## The task
Copy every line of the records below that holds the word "parasti".
+++ Data +++
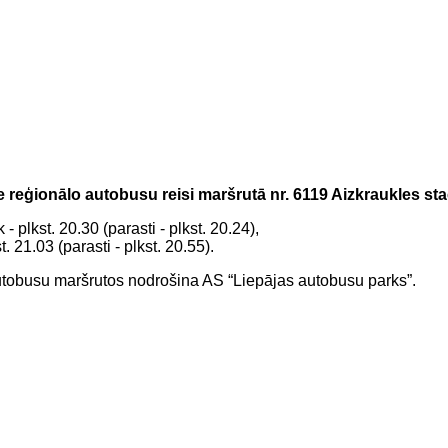
e reģionālo autobusu reisi maršrutā nr.
6119 Aizkraukles sta
 plkst. 20.30 (parasti - plkst. 20.24),
 21.03 (parasti - plkst. 20.55).
tobusu maršrutos nodrošina AS “Liepājas autobusu parks”.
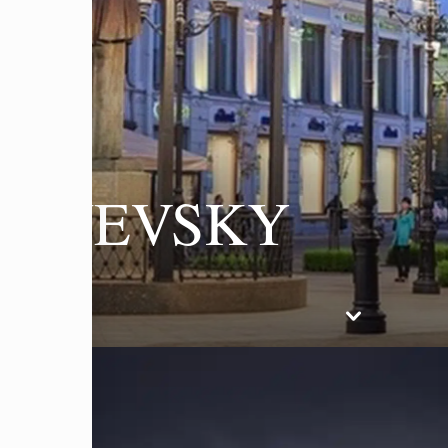
F NEVSKY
+++
## Answer
 plkst. 20.30 (parasti - plkst. 20.24),
 21.03 (parasti - plkst. 20.55).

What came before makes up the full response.